Description of the task
Scan the records below and say how many lines include the word "Telegram", giving no other text.

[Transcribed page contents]
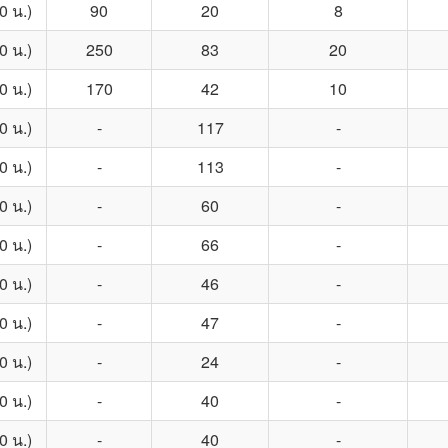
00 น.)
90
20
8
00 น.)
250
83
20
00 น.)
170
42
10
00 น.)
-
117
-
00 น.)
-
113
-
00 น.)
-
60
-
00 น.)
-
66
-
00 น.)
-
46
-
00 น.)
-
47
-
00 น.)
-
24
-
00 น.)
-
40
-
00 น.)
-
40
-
---
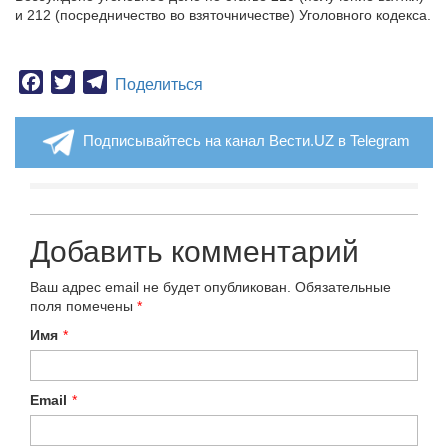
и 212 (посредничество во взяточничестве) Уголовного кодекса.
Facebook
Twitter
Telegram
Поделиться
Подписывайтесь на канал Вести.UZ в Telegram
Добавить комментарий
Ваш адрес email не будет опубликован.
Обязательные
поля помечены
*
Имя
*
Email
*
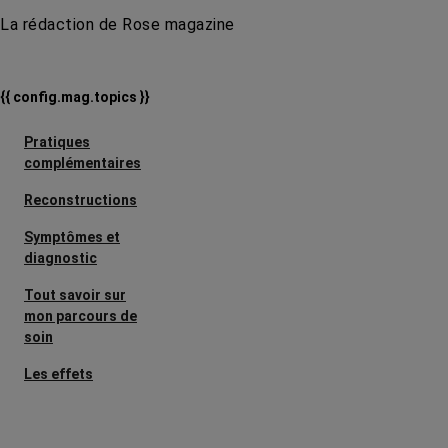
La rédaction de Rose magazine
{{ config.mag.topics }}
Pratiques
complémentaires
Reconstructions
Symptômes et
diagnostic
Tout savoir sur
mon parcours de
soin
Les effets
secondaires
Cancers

Response to this exercise
2